I was very happy when the first pick of my bookclub for 2018 was a mystery novel, which tends to be a genre of fiction I quite enjoy. I haven’t read Clare Mackintosh’s first novel, which was apparently very successful, so I didn’t approach this novel with too many expectations.
This books folows 2 main characters:
Firstly, we have Zoey, a 40-year-old mother of 2 who one day sees her picture in the newspaper advertising unspecified services amongst ads of the phone-sex variety, and subsequently notices that the same ad runs everyday featuring pictures of different women, some of which are showing up in other news outlets as crime victims.
Then we have Kelly, a former detective of the British Transport Police demoted to uniformed police officer following an incident which almost destroyed her career. Kelly gets involved in the investigation as she is the officer on file for the first victim Zoey identifies from the newspaper pictures, and goes on to insinuate herself into the murder investigation of another “postergirl” highlighting the link between the cases and turning it into a serial investigation.

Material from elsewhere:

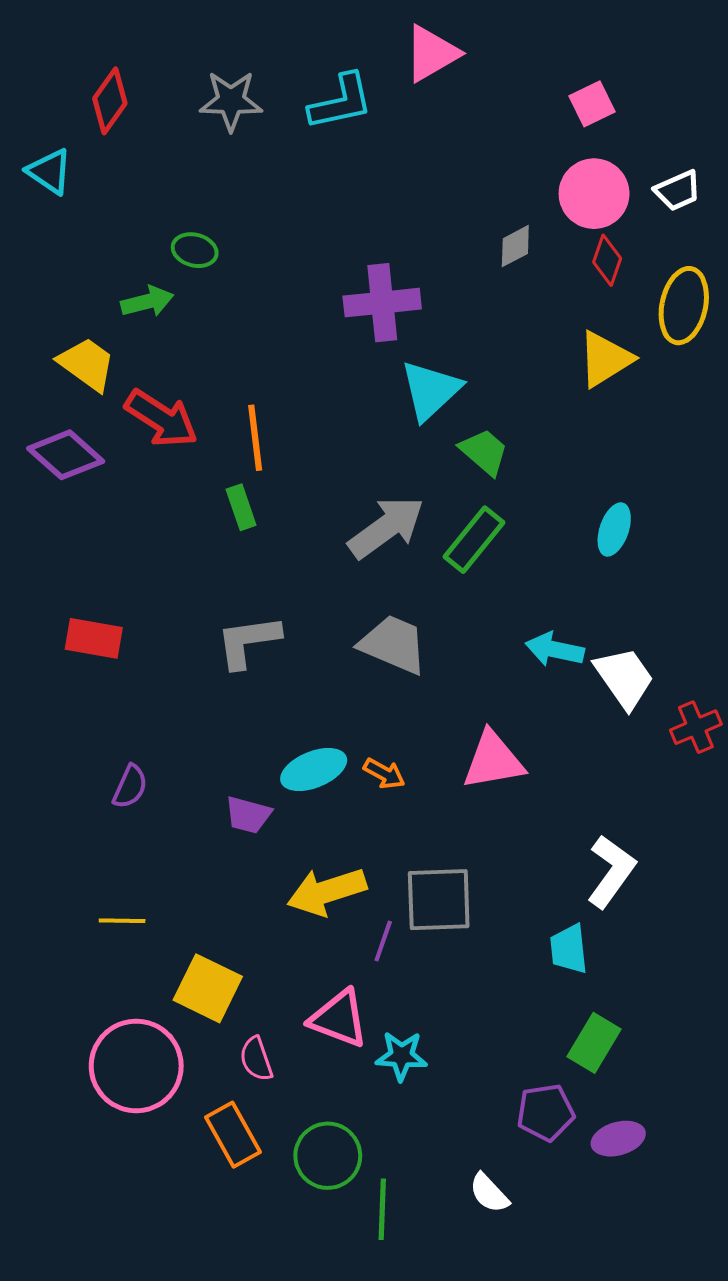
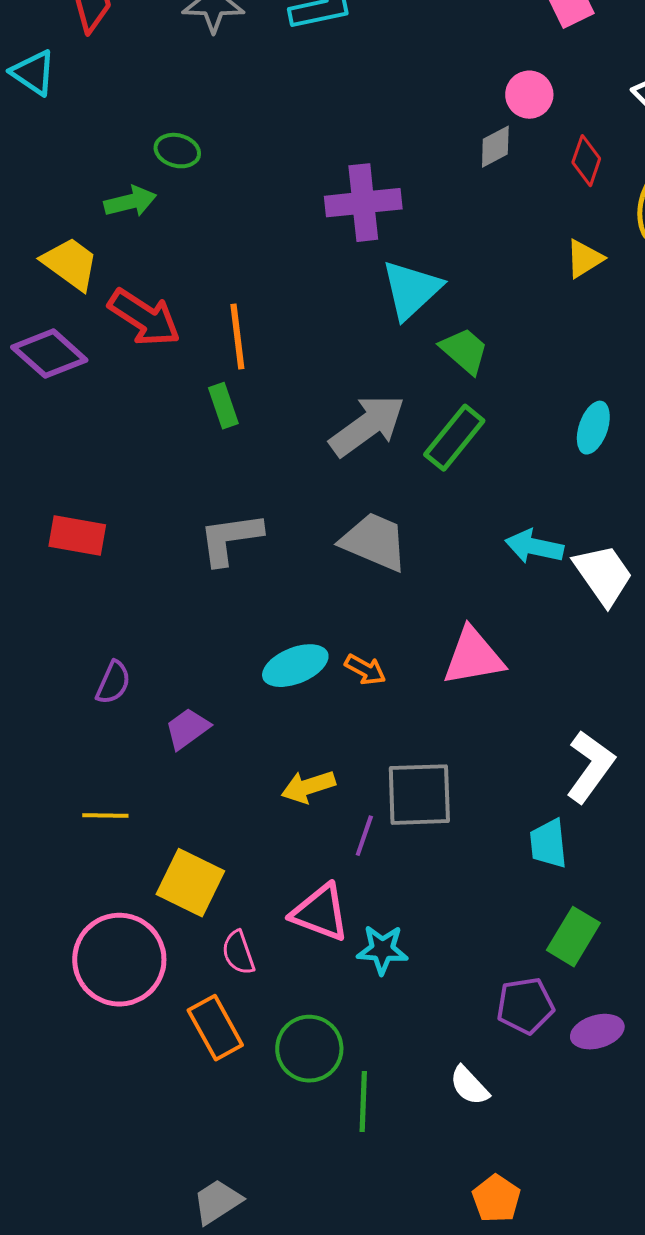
pink circle: (594, 194) -> (529, 95), moved, size x0.7
yellow triangle: (605, 359) -> (584, 259), size x0.7
purple trapezoid: (248, 815) -> (187, 729), moved, turned 129
yellow arrow: (327, 892) -> (308, 787), size x0.7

A lot happens in the meantime – they both get involved in the investigation. Kelly breaks all the rules, and Zoey takes the typical horror movie route of trying to figure things out herself instead of caling the freaking police. But alright. That’s how these stories move forward, and if characters weren’t idiots sometimes most books would never be able to create the conflicts needed to make them interesting.

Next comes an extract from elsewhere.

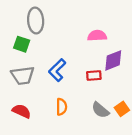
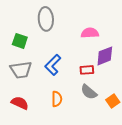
gray ellipse: (36, 21) -> (46, 19), moved
gray semicircle: (100, 110) -> (89, 92), moved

The book keeps you guessing. If not at the “how” – as the whole website thing was pretty obvious from the start -, then definitely at the “who”. Multiple theories kept forming and being crushed in my head as the book progressed, and that kept it interesting.
The one thing thar really bugged me, though, was the epilogue. Honestly, I found it unnecessary and a bad choice on part of the author. I’m not sure if she was going for a cliffhanger, or just wanted to make it creepy, but for me it didn’t work – it felt like she got to the end of the story and decided to throw in a last plot twist just for the sake of it. It didn’t add to the story, in my humble opinion.
I also wasn’t a fan of the “villian POVs” spaced out throughout the book – again an attempt at creepiness that felt forced to me.
Also, I kept getting confused in the beginning of my audiobook because of similar character names – Kelly, Kathy and Katie? That was a complication that was not needed. Sometimes little things like thinking about the reader when naming your characters can make all the difference.
But all in all, I enjoyed this book. You need to suspend disbelief a bit on the basic premisse of “how” it is all taking place, but if you manage that you’re in for an interesting ride.